Un droit de préemption réévalué face à la flambée immobilière
Le Conseil municipal a voté, à la majorité absolue avec dix voix contre, la modification des délégations d'attributions accordées au Maire concernant le droit de préemption urbain (DPU). Le montant maximal pour l'exercice de ce droit passe ainsi de 400 000 euros à 800 000 euros. Cette mesure, validée en fin de mandature, a été justifiée par la nécessité de s'adapter à l'évolution du marché immobilier.

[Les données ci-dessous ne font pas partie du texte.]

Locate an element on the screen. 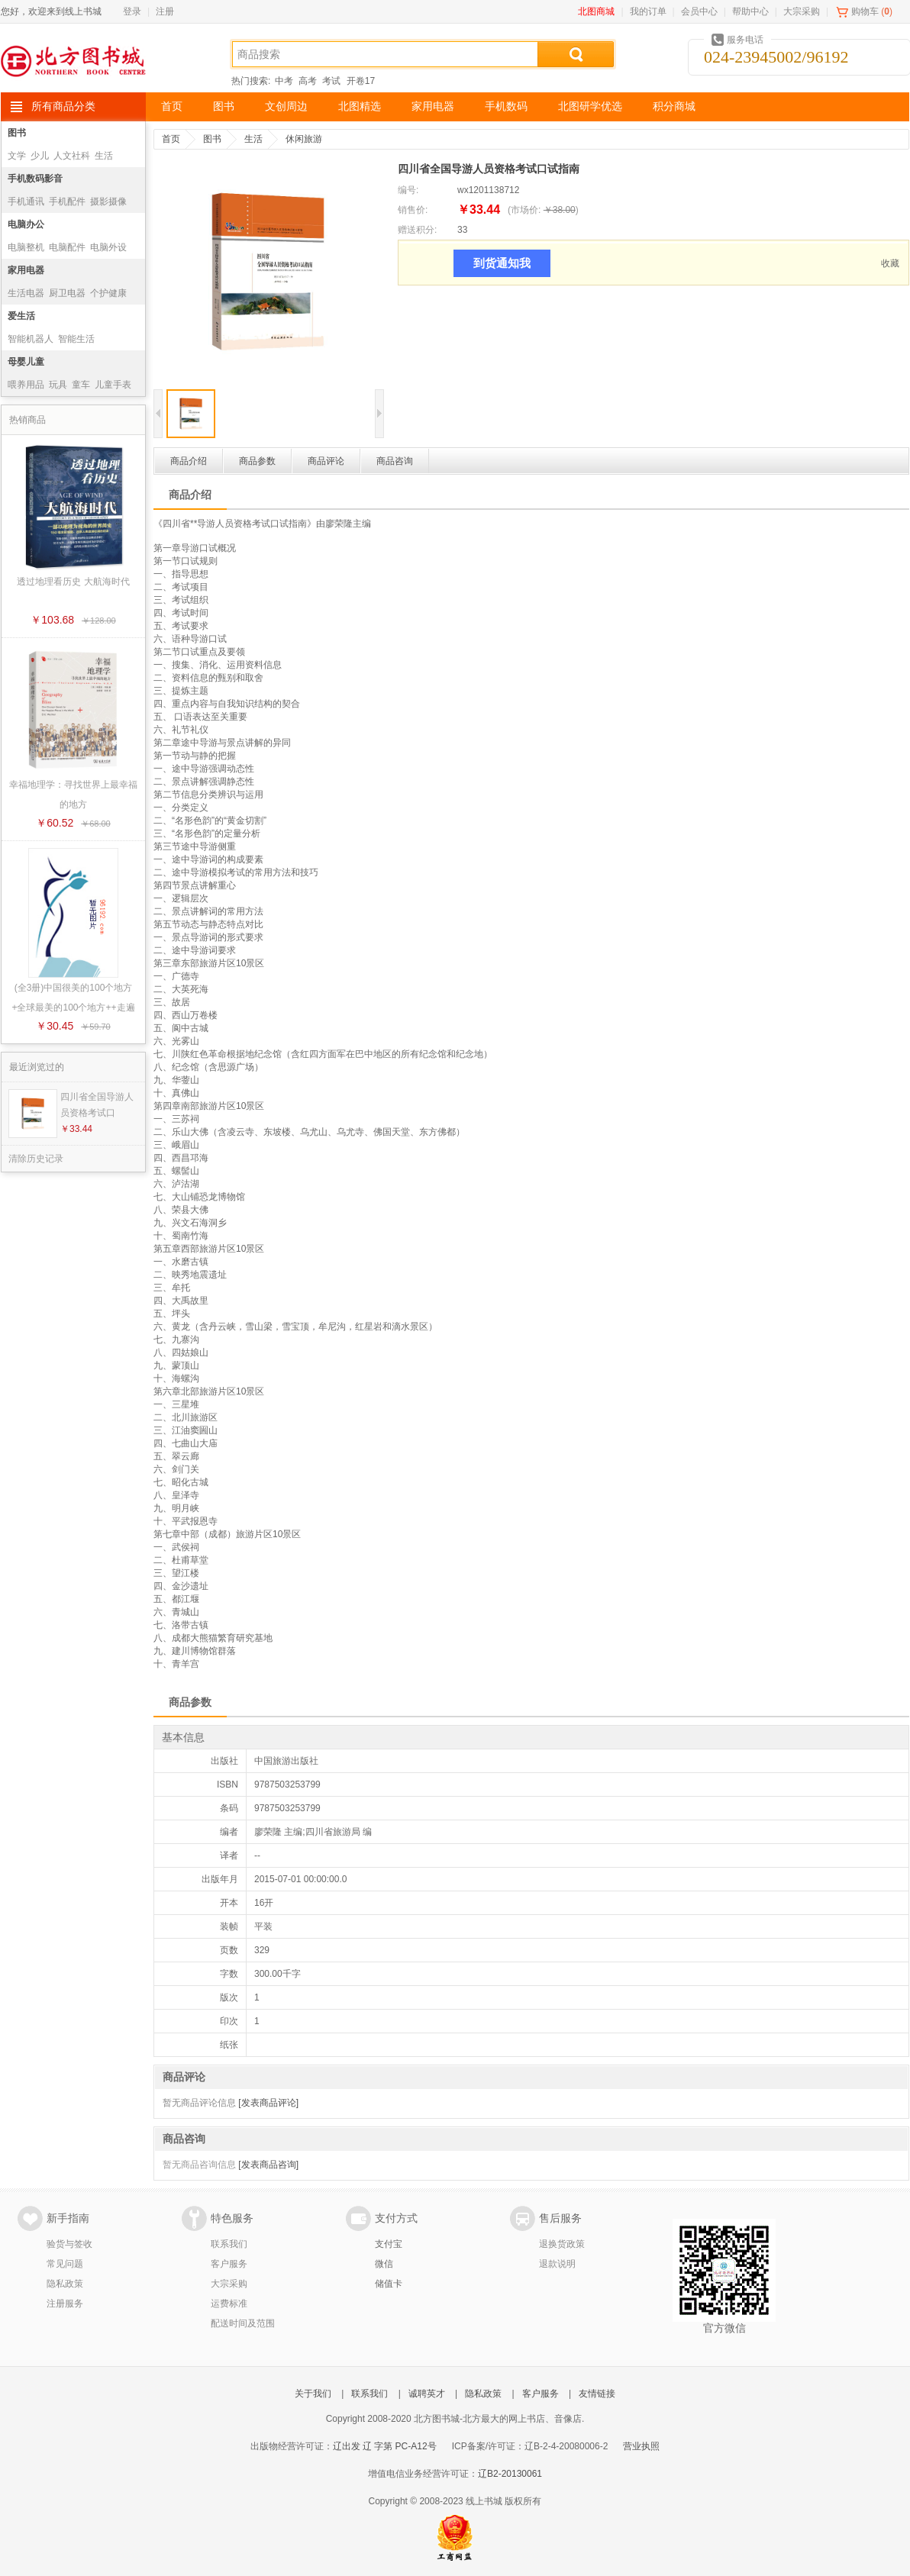  儿童手表 is located at coordinates (113, 384).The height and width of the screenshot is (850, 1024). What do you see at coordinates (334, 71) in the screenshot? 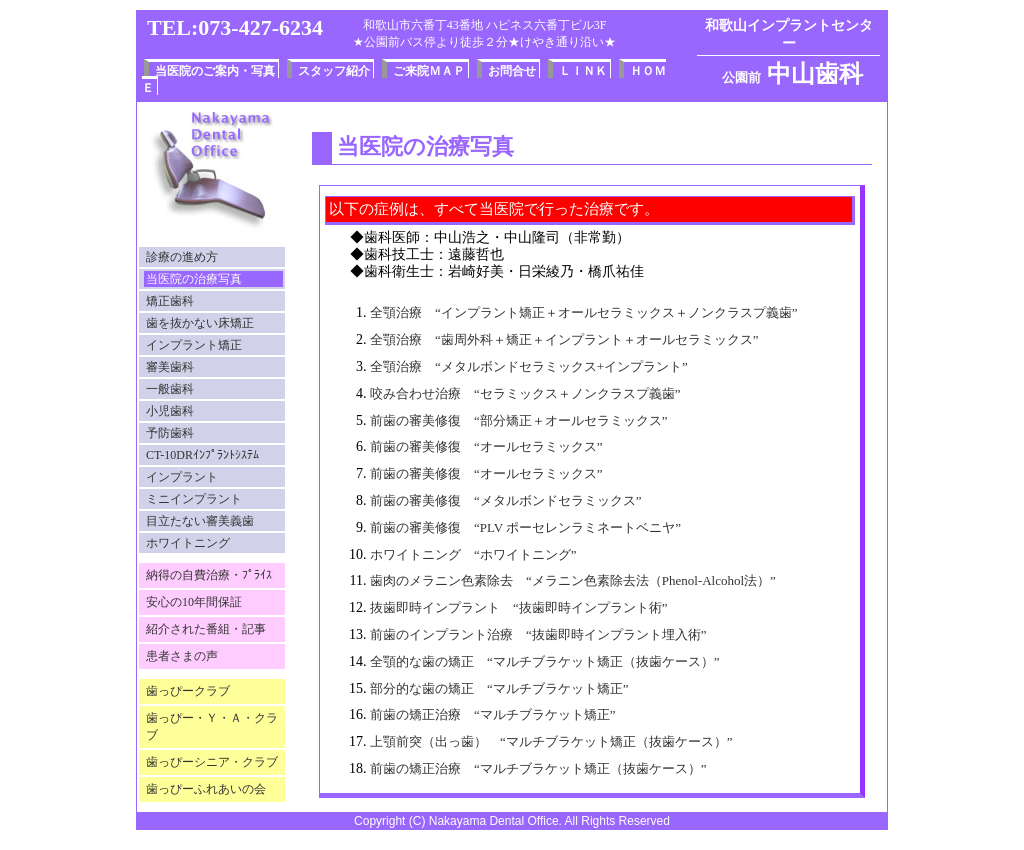
I see `スタッフ紹介` at bounding box center [334, 71].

L'opposition a émis des réserves sur l'ampleur de cette augmentation, estimant qu'elle n'était pas proportionnelle à la progression des prix immobiliers sur les cinq dernières années. Des inquiétudes ont également été soulevées quant à une possible intention cachée d'acquisition de parcelles spécifiques. La municipalité a cependant insisté sur la portée générale de la délibération, destinée à offrir une marge de manœuvre accrue pour les mandatures à venir, notamment pour des opérations de portage foncier. Ce choix s'inscrit dans une phase de transition pour la commune, à l'image des récents débats sur l' adoption du référentiel M57 pour la gestion budgétaire.